WHAT TO PRODUCE: Could you repeat, exactly and with no pictures, only the lines from the start of the records through the line containing "测货币的走势，通过买卖来赚取中间的差价。而对于炒外汇"?

PROVIDED DATA:

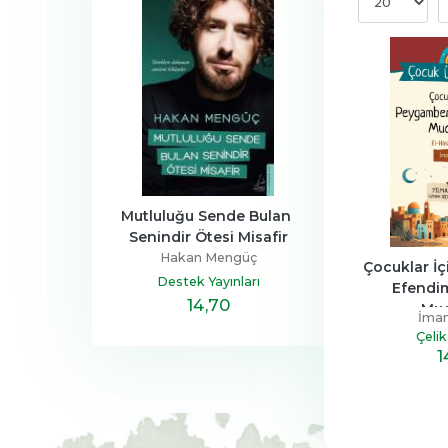
a Ailesi
Mutluluğu Sende Bulan 
Henüz Her Şey 
Senindir Ötesi Misafir
Devrim
Zeus Kabad
Hakan Mengüç
tapçılık
Hayykita
Çocuklar İ
Destek Yayınları
Efendim
,40
14
,70
20
,10
Muc
İmam
Çelik
1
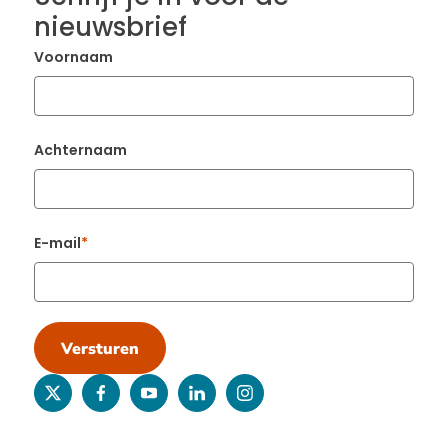
nieuwsbrief
Voornaam
Achternaam
E-mail
Versturen
twitter
facebook
youtube
linkedin
instagram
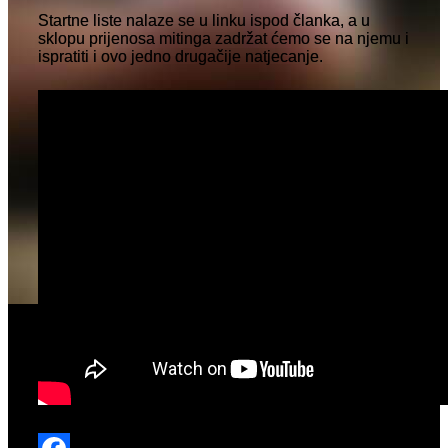
Startne liste nalaze se u linku ispod članka, a u
sklopu prijenosa mitinga zadržat ćemo se na njemu i
ispratiti i ovo jedno drugačije natjecanje.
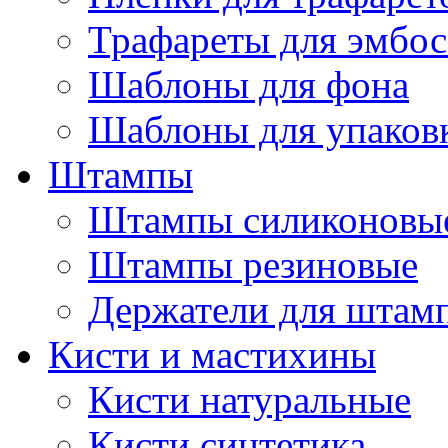
Трафареты для эмбос
Шаблоны для фона
Шаблоны для упаков
Штампы
Штампы силиконовы
Штампы резиновые
Держатели для штам
Кисти и мастихины
Кисти натуральные
Кисти синтетика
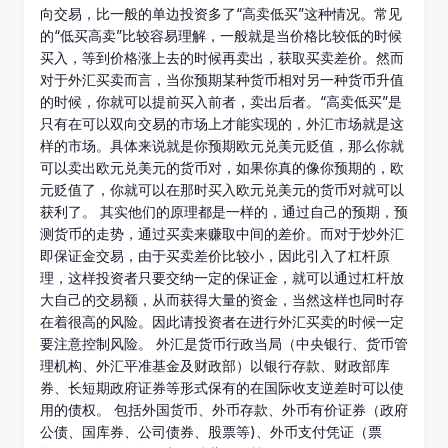
向交易，比一般的单边投资多了“高卖低买”这种情况。常见
的“低买高卖”比较容易理解，一般就是当价格比较低的时候
买入，等到价格涨上去的时候再卖出，获取买卖差价。然而
对于外汇买卖而言，当你预期某种货币相对另一种货币升值
的时候，你就可以提前买入前者，卖出后者。“高卖低买”是
只有在可以双向交易的市场上才能实现的，外
汇市
场就是这
样的市场。具体来说就是你预期欧元兑美元贬值，那么你就
可以卖出欧元兑美元的货币对，如果你真的像你预期的，欧
元贬值了，你就可以在那时买入欧元兑美元的货币对就可以
获利了。 其实他们的原理都是一样的，通过自己的预期，预
测货币的走势，通过买卖来赚取中间的差价。而对于炒外汇
即保证金交易，由于买卖差价比较小，因此引入了杠杆原
理，这样投资者只要交纳一定的保证金，就可以通过杠杆放
大自己的交易额，从而获得大量的资金，当然这样也同时存
在着很高的风险。因此请投资者在进行外汇买卖的时候一定
要注意控制风险。 外汇是货币行政当局（中央银行、货币管
理机构、外汇平准基金及财政部）以银行存款、财政部库
券、长短期政府证券等形式保有的在国际收支逆差时可以使
用的债权。 包括外国货币、外币存款、外币有价证券（政府
公债、国库券、公司债券、股票等)、外币支付凭证（票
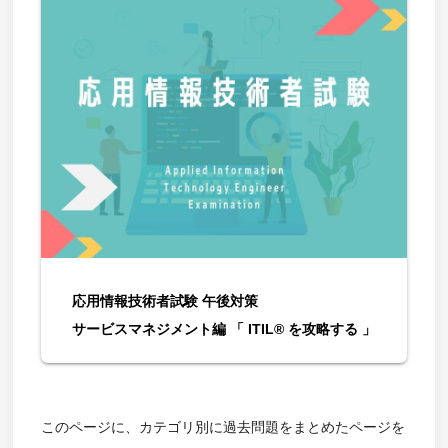
応用情報技術者試験 午後対策
サービスマネジメント編 「 ITIL® を攻略する 」
このページに、カテゴリ別に過去問題をまとめたページを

ANSWER SPACE:
a Ailesi
Mutluluğu Sende Bulan 
Henüz Her Şey 
Senindir Ötesi Misafir
Devrim
Zeus Kabad
Hakan Mengüç
tapçılık
Hayykita
Çocuklar İ
Destek Yayınları
Efendim
,40
14
,70
20
,10
Muc
İmam
Çelik
1
nieuwsbrief
Voornaam
Achternaam
E-mail
Versturen
twitter
facebook
youtube
linkedin
instagram
Startne liste nalaze se u linku ispod članka, a u
sklopu prijenosa mitinga zadržat ćemo se na njemu i
ispratiti i ovo jedno drugačije natjecanje.
Трафареты для эмбос
Шаблоны для фона
Шаблоны для упаков
Штампы
Штампы силиконовы
Штампы резиновые
Держатели для штам
Кисти и мастихины
Кисти натуральные
Кисти синтетика
向交易，比一般的单边投资多了“高卖低买”这种情况。常见
的“低买高卖”比较容易理解，一般就是当价格比较低的时候
买入，等到价格涨上去的时候再卖出，获取买卖差价。然而
对于外汇买卖而言，当你预期某种货币相对另一种货币升值
的时候，你就可以提前买入前者，卖出后者。“高卖低买”是
只有在可以双向交易的市场上才能实现的，外
汇市
场就是这
样的市场。具体来说就是你预期欧元兑美元贬值，那么你就
可以卖出欧元兑美元的货币对，如果你真的像你预期的，欧
元贬值了，你就可以在那时买入欧元兑美元的货币对就可以
获利了。 其实他们的原理都是一样的，通过自己的预期，预
测货币的走势，通过买卖来赚取中间的差价。而对于炒外汇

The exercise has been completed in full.